June 23, 2016
One in every seven women is diagnosed with a perinatal mood or anxiety disorder. CooperKatz recently worked with Postpartum Progress to help promote the fourth annual Climb Out of the Darkness® event and help shine a light on maternal mental illness.
When new mom Ali Kozoll returned to her home in Burbank, CA from the hospital with her newborn, she had her first panic attack. It was shortly followed by a lack of emotion toward her baby, and eventually, the apathy turned to rage – a rage she thought could only be quelled by running through her neighborhood and smashing car windshields with a baseball bat. It was more than a year before Ali was diagnosed with postpartum depression (PPD) and another five months until she admitted her diagnosis to her husband.
Thankfully, during a group therapy session, Ali learned about Postpartum Progress, a nonprofit organization focused on improving awareness of maternal mental illnesses and providing peer support for women who suffer from them.
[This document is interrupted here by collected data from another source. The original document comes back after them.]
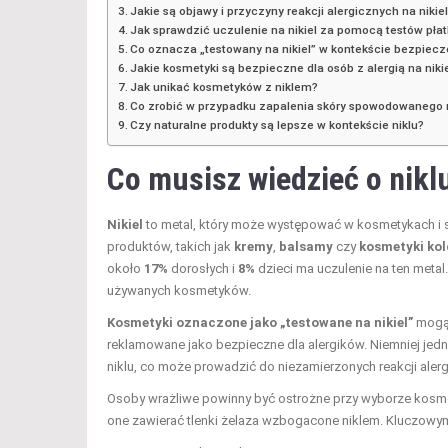
Jakie są objawy i przyczyny reakcji alergicznych na nikie
Jak sprawdzić uczulenie na nikiel za pomocą testów pł
Co oznacza „testowany na nikiel” w kontekście bezpie
Jakie kosmetyki są bezpieczne dla osób z alergią na niki
Jak unikać kosmetyków z niklem?
Co zrobić w przypadku zapalenia skóry spowodowanego 
Czy naturalne produkty są lepsze w kontekście niklu?
Co musisz wiedzieć o nik
Nikiel
to metal, który może występować w kosmetykach i s
produktów, takich jak
kremy
,
balsamy
czy
kosmetyki ko
około
17%
dorosłych i
8%
dzieci ma uczulenie na ten meta
używanych kosmetyków.
Kosmetyki oznaczone jako „testowane na nikiel”
mogą 
reklamowane jako bezpieczne dla alergików. Niemniej jedn
niklu, co może prowadzić do niezamierzonych reakcji aler
Osoby wrażliwe powinny być ostrożne przy wyborze kosm
one zawierać tlenki żelaza wzbogacone niklem. Kluczowym k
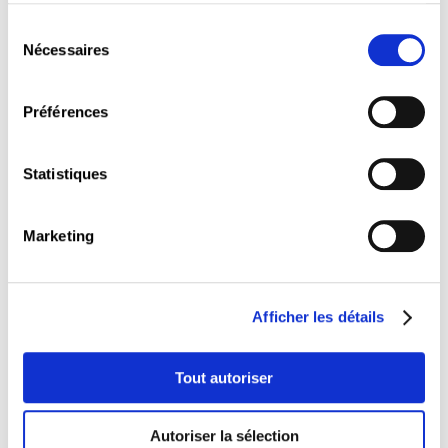
mondiales, la participation du Luxembourg à
la colonisation belge, la construction
Sélection
européenne, la troisième mondialisation et la
Nécessaires
du
financiarisation de l’économie
consentement
luxembourgeoise.
Préférences
Sans généraliser à partir de trajectoires
d’individus, de familles ou encore d’études
d’espaces urbains (Dudelange, Esch-sur-
Statistiques
Alzette, Luxembourg-ville), une histoire «
pragmatique », où l’histoire qualitative
servirait l’histoire globale quantitative,
Marketing
interroge, dans les limites des données
disponibles, le risque de fragmentation de la
société luxembourgeoise.
Afficher les détails
Présentation - Estelle Berthereau
Tout autoriser
Présentation - Kevin Goergen
Autoriser la sélection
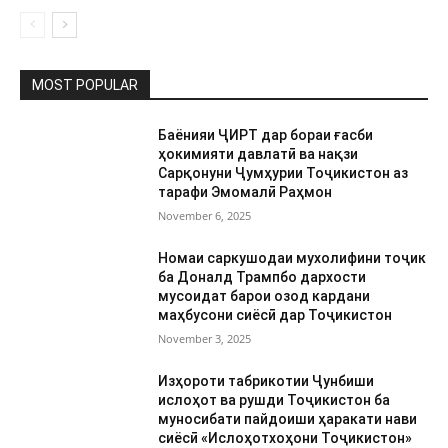
MOST POPULAR
Баёнияи ҶИРТ дар бораи ғасби
ҳокимияти давлатӣ ва нақзи
Сарқонуни Ҷумҳурии Тоҷикистон аз
тарафи Эмомалӣ Раҳмон
November 6, 2025
Номаи саркушодаи мухолифини тоҷик
ба Доналд Трампбо дархости
мусоидат барои озод кардани
маҳбусони сиёсӣ дар Тоҷикистон
November 3, 2025
Изҳороти табрикотии Ҷунбиши
ислоҳот ва рушди Тоҷикистон ба
муносибати пайдоиши ҳаракати нави
сиёсӣ «Ислоҳотхоҳони Тоҷикистон»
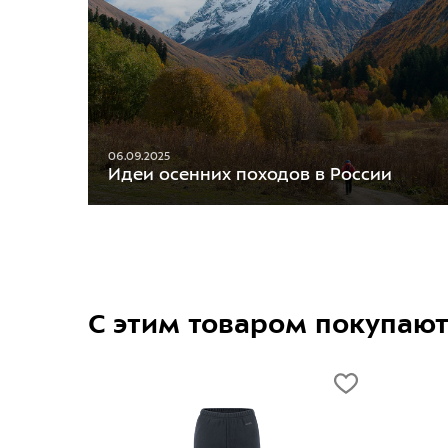
06.09.2025
Идеи осенних походов в России
С этим товаром покупаю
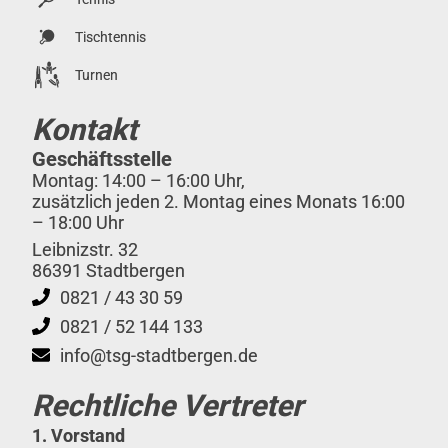
Tischtennis
Turnen
Kontakt
Geschäftsstelle
Montag: 14:00 – 16:00 Uhr,
zusätzlich jeden 2. Montag eines Monats 16:00
– 18:00 Uhr
Leibnizstr. 32
86391 Stadtbergen
0821 / 43 30 59
0821 / 52 144 133
info@tsg-stadtbergen.de
Rechtliche Vertreter
1. Vorstand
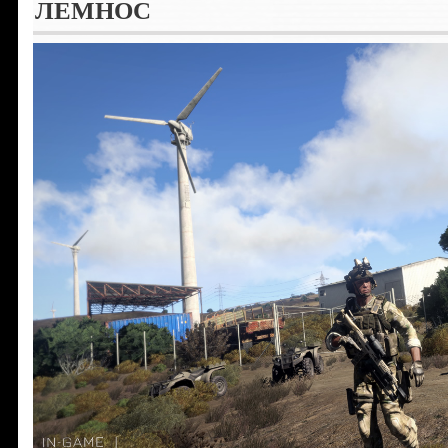
ЛЕМНОС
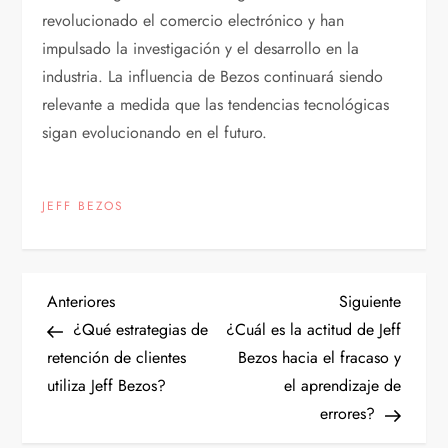
revolucionado el comercio electrónico y han
impulsado la investigación y el desarrollo en la
industria. La influencia de Bezos continuará siendo
relevante a medida que las tendencias tecnológicas
sigan evolucionando en el futuro.
JEFF BEZOS
N
Entrada
Siguien
Anteriores
Siguiente
anterior
entrad
¿Qué estrategias de
¿Cuál es la actitud de Jeff
a
retención de clientes
Bezos hacia el fracaso y
utiliza Jeff Bezos?
el aprendizaje de
v
errores?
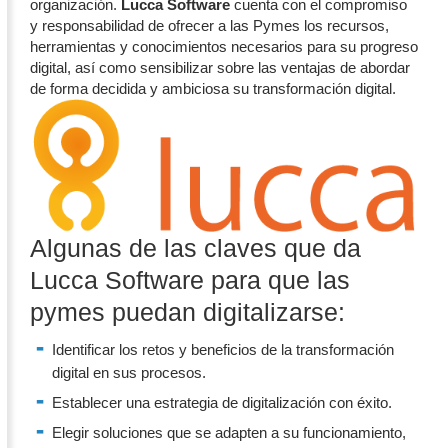
organización.
Lucca Software
cuenta con el compromiso
y responsabilidad de ofrecer a las Pymes los recursos,
herramientas y conocimientos necesarios para su progreso
digital, así como sensibilizar sobre las ventajas de abordar
de forma decidida y ambiciosa su transformación digital.
Algunas de las claves que da
Lucca Software para que las
pymes puedan digitalizarse:
Identificar los retos y beneficios de la transformación
digital en sus procesos.
Establecer una estrategia de digitalización con éxito.
Elegir soluciones que se adapten a su funcionamiento,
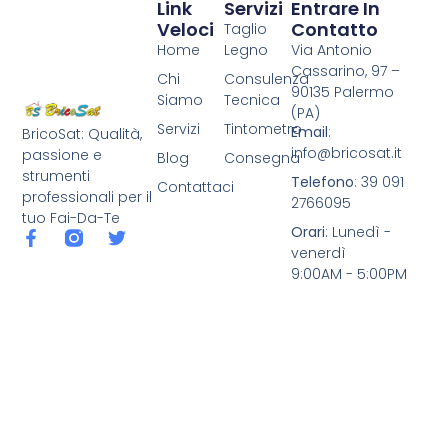
Link
Servizi
Entrare In
Veloci
Contatto
Taglio
Home
Legno
Via Antonio
Cassarino, 97 –
Chi
Consulenza
90135 Palermo
Siamo
Tecnica
(PA)
Servizi
Tintometro
Email
:
BricoSat: Qualità,
info@bricosat.it
passione e
Blog
Consegna
strumenti
Telefono
: 39 091
Contattaci
professionali per il
2766095
tuo Fai-Da-Te
Orari
: Lunedì -
venerdì
9:00AM - 5:00PM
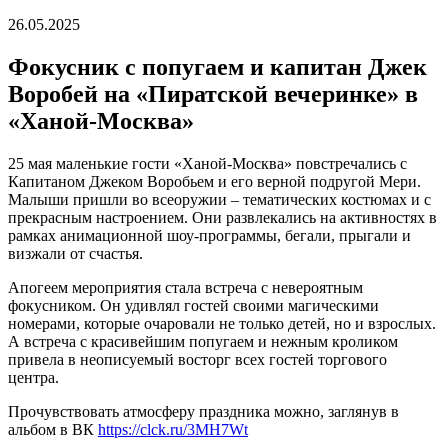
26.05.2025
Фокусник с попугаем и капитан Джек
Воробей на «Пиратской вечеринке» в
«Ханой-Москва»
25 мая маленькие гости «Ханой-Москва» повстречались с
Капитаном Джеком Воробьем и его верной подругой Мери.
Малыши пришли во всеоружии – тематических костюмах и с
прекрасным настроением. Они развлекались на активностях в
рамках анимационной шоу-программы, бегали, прыгали и
визжали от счастья.
Апогеем мероприятия стала встреча с невероятным
фокусником. Он удивлял гостей своими магическими
номерами, которые очаровали не только детей, но и взрослых.
А встреча с красивейшим попугаем и нежным кроликом
привела в неописуемый восторг всех гостей торгового
центра.
Прочувствовать атмосферу праздника можно, заглянув в
альбом в ВК
https://clck.ru/3MH7Wt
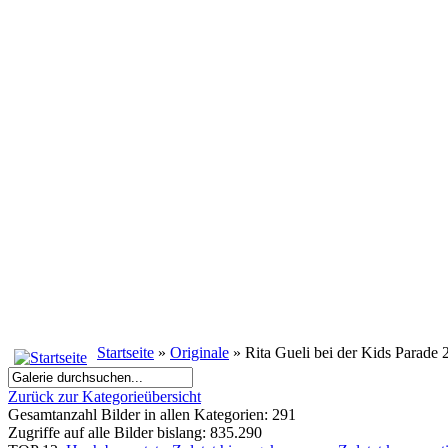
Startseite
»
Originale
» Rita Gueli bei der Kids Parade
Zurück zur Kategorieübersicht
Gesamtanzahl Bilder in allen Kategorien: 291
Zugriffe auf alle Bilder bislang: 835.290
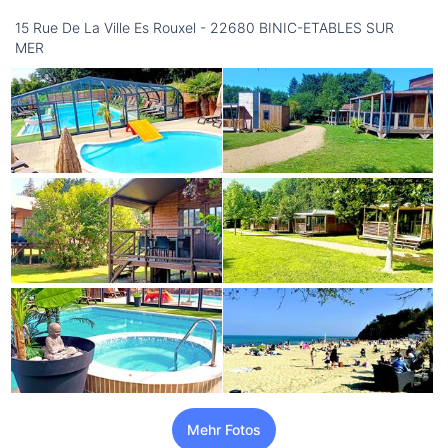
15 Rue De La Ville Es Rouxel - 22680 BINIC-ETABLES SUR
MER
Mehr Fotos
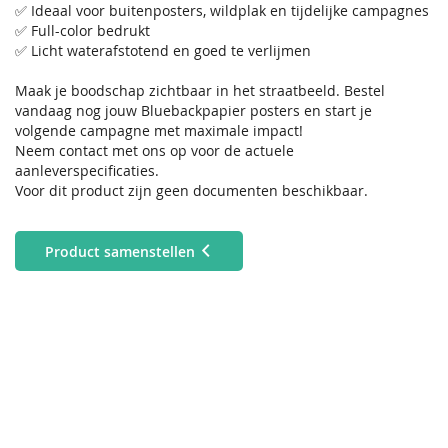
✅ Ideaal voor buitenposters, wildplak en tijdelijke campagnes
✅ Full-color bedrukt
✅ Licht waterafstotend en goed te verlijmen
Maak je boodschap zichtbaar in het straatbeeld. Bestel
vandaag nog jouw Bluebackpapier posters en start je
volgende campagne met maximale impact!
Neem contact met ons op voor de actuele
aanleverspecificaties.
Voor dit product zijn geen documenten beschikbaar.
Product samenstellen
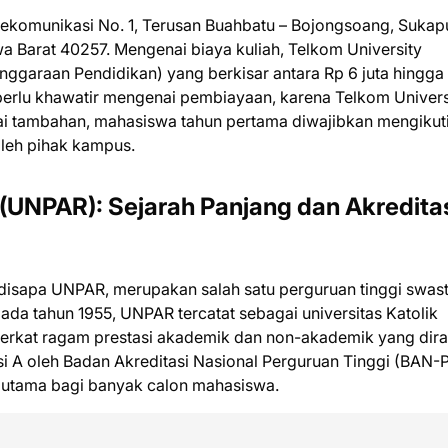
elekomunikasi No. 1, Terusan Buahbatu – Bojongsoang, Sukap
Barat 40257. Mengenai biaya kuliah, Telkom University
ggaraan Pendidikan) yang berkisar antara Rp 6 juta hingga
perlu khawatir mengenai pembiayaan, karena Telkom Univers
ai tambahan, mahasiswa tahun pertama diwajibkan mengikut
oleh pihak kampus.
 (UNPAR): Sejarah Panjang dan Akredita
 disapa UNPAR, merupakan salah satu perguruan tinggi swas
 pada tahun 1955, UNPAR tercatat sebagai universitas Katolik
berkat ragam prestasi akademik dan non-akademik yang dira
asi A oleh Badan Akreditasi Nasional Perguruan Tinggi (BAN-P
 utama bagi banyak calon mahasiswa.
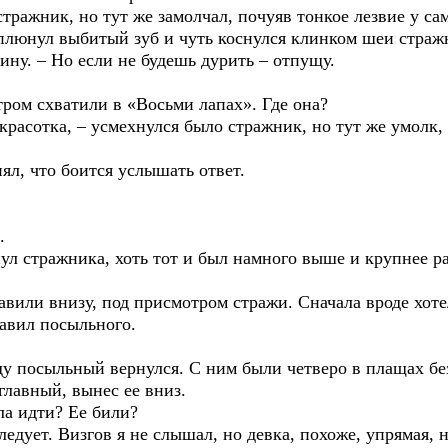
тражник, но тут же замолчал, почуяв тонкое лезвие у сам
ыплюнул выбитый зуб и чуть коснулся клинком шеи страж
ину. – Но если не будешь дурить – отпущу.
ром схватили в «Восьми лапах». Где она?
красотка, – усмехнулся было стражник, но тут же умолк,
ял, что боится услышать ответ.
.
нул стражника, хоть тот и был намного выше и крупнее ра
ставили внизу, под присмотром стражи. Сначала вроде хот
авил посыльного.
еду посыльный вернулся. С ним были четверо в плащах без
лавный, вынес ее вниз.
ла идти? Ее били?
едует. Визгов я не слышал, но девка, похоже, упрямая, не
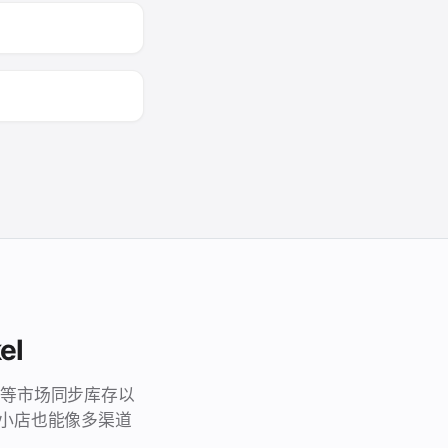
el
com 等市场同步库存以
小店也能像多渠道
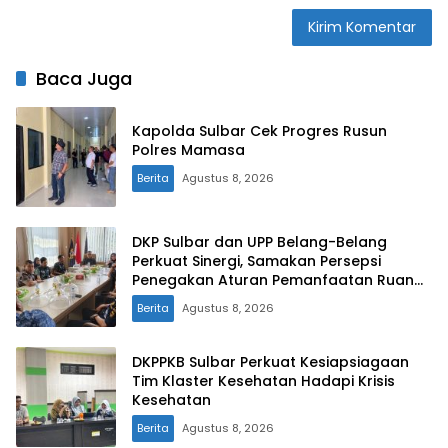
Baca Juga
Kapolda Sulbar Cek Progres Rusun
Polres Mamasa
Berita
Agustus 8, 2026
DKP Sulbar dan UPP Belang-Belang
Perkuat Sinergi, Samakan Persepsi
Penegakan Aturan Pemanfaatan Ruang
Laut
Berita
Agustus 8, 2026
DKPPKB Sulbar Perkuat Kesiapsiagaan
Tim Klaster Kesehatan Hadapi Krisis
Kesehatan
Berita
Agustus 8, 2026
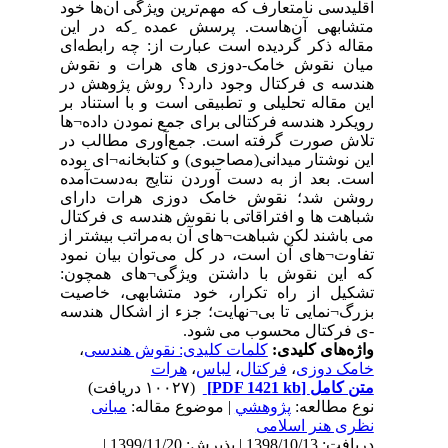
اقلیدسی نامتعارف که مهم‌ترین ویژگی آن‌ها خود
متشابهی آن‌هاست. پرسش عمده ِکه در این
مقاله ذکر گردیده است عبارت از: چه رابطه‌ای
میان نقوش خامک-دوزی های هرات و نقوش
هندسه ی فرکتال وجود دارد؟ روش پژوهش در
این مقاله تحلیلی و تطبیقی است و با استناد بر
رویکرد هندسه فرکتالی برای جمع نمودن داده¬ها
تلاش صورت گرفته است. جمع‌آوری مطالب در
این نوشتار میدانی(مصاحبوی) و کتابخانه¬ای بوده
است. بعد از به دست آوردن نتایج به‌دست‌آمده
روشن شد؛ نقوش خامک دوزی هرات دارای
شباهت ها و افتراقاتی با نقوش هندسه ی فرکتال
می باشند لکن شباهت¬های آن به‌مراتب بیشتر از
تفاوت¬های آن است، در کل می‌توان بیان نمود
که این نقوش با داشتن ویژگی¬های همچون:
تشکیل از راه تکرار، خود متشابهی، خاصیت
بزرگ¬نمایی تا بی¬نهایت؛ جزء از اشکال هندسه
-ی فرکتال محسوب می شود.
واژه‌های کلیدی:
کلمات کلیدی: نقوش هندسی
،
خامک دوزی
،
فرکتال
،
لباس
،
هرات
متن کامل
[PDF 1421 kb]
(۱۰۰۲۷ دریافت)
نوع مطالعه:
پژوهشي
| موضوع مقاله:
مبانی
نظری هنر اسلامی
دریافت: 1398/10/13 | پذیرش: 1399/11/20 |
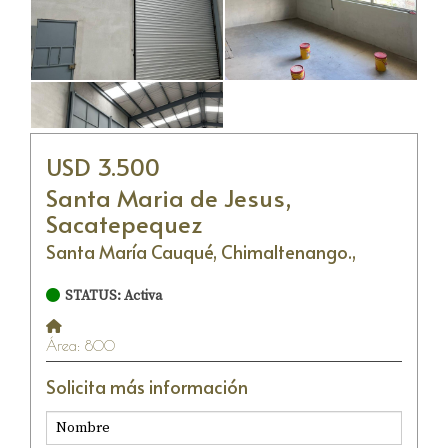
USD 3.500
Santa Maria de Jesus,
Sacatepequez
Santa María Cauqué, Chimaltenango.,
STATUS: Activa
Área: 800
Solicita más información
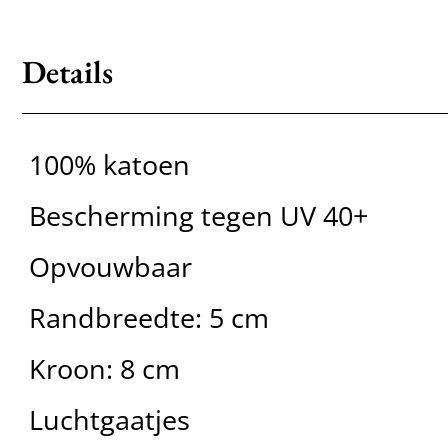
Details
100% katoen
Bescherming tegen UV 40+
Opvouwbaar
Randbreedte: 5 cm
Kroon: 8 cm
Luchtgaatjes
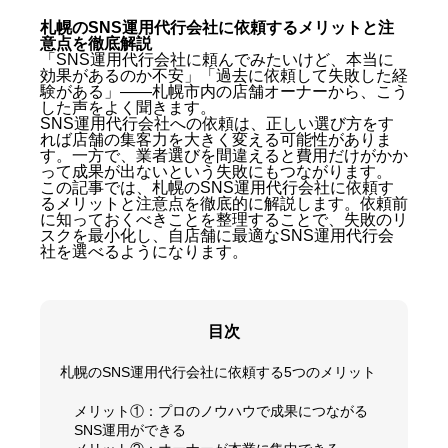
札幌のSNS運用代行会社に依頼するメリットと注
意点を徹底解説
「SNS運用代行会社に頼んでみたいけど、本当に
効果があるのか不安」「過去に依頼して失敗した経
験がある」——札幌市内の店舗オーナーから、こう
した声をよく聞きます。
SNS運用代行会社への依頼は、正しい選び方をす
れば店舗の集客力を大きく変える可能性がありま
す。一方で、業者選びを間違えると費用だけがかか
って成果が出ないという失敗にもつながります。
この記事では、札幌のSNS運用代行会社に依頼す
るメリットと注意点を徹底的に解説します。依頼前
に知っておくべきことを整理することで、失敗のリ
スクを最小化し、自店舗に最適なSNS運用代行会
社を選べるようになります。
目次
札幌のSNS運用代行会社に依頼する5つのメリット
メリット①：プロのノウハウで成果につながる
SNS運用ができる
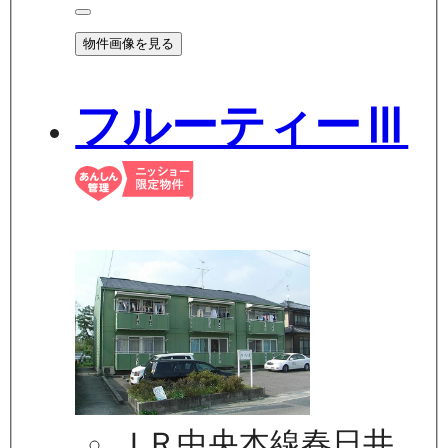
物件画像を見る
フルーティーⅢ
ＪＲ中央本線春日井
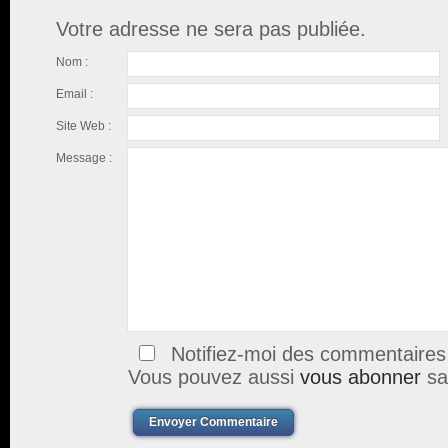
Votre adresse ne sera pas publiée.
Nom :
Email :
Site Web :
Message :
Notifiez-moi des commentaires à
Vous pouvez aussi
vous abonner
sa
Envoyer Commentaire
In April, CooperKatz was given the opportunity to support this amazing organization and their fourth annual Climb Out of the Darkness® which took place this past Saturday on June 18, and our team jumped at the chance. Why? Because stories like Ali’s are more common than one would think.
One in seven women is diagnosed with a perinatal mood or anxiety disorder. Of those affected, only 15 percent get help, due to the lack of awareness and the stigma surrounding these illnesses. Not to mention, suicide is the second leading cause of death for women in their first year postpartum.
Many of us here at CooperKatz have close friends or family who have experienced postpartum depression and anxiety. Some of us have had it ourselves.
Our charge was to raise widespread awareness – both nationally and locally for 180 Climbs – while helping to drive critical donations that support women suffering from this disease. For three months we worked tirelessly – coordinating with numerous media outlets, creating a powerful video showcasing the juxtaposition of postpartum depression and what is seen on the outside, and teaching Climb Leaders and Postpartum Progress Warrior Moms how to publicize the event in their local communities.
And on Saturday morning, many of us traveled across the Hudson River to either support long-time CooperKatz alumni Lesley Neadel, in her Climb in Hoboken, New Jersey or stop by the Climbs in our local communities.
Like all events do, this one has come to an end. The number of Climb participants increased 60 percent from last year, with more than 4,000 supporters joining together from around the globe. Postpartum Progress surpassed its fundraising goal by more than 30 percent with donations still rolling in. To-date, we’ve tracked more than 100 media placements in the U.S. alone.
We are always proud of our work – but even more so when it’s for a cause like this. We’re proud to represent such an important and remarkable organization and to help promote Postpartum Progress’ mission – to help every woman, women like Ali, climb out of the darkness of postpartum depression and anxiety.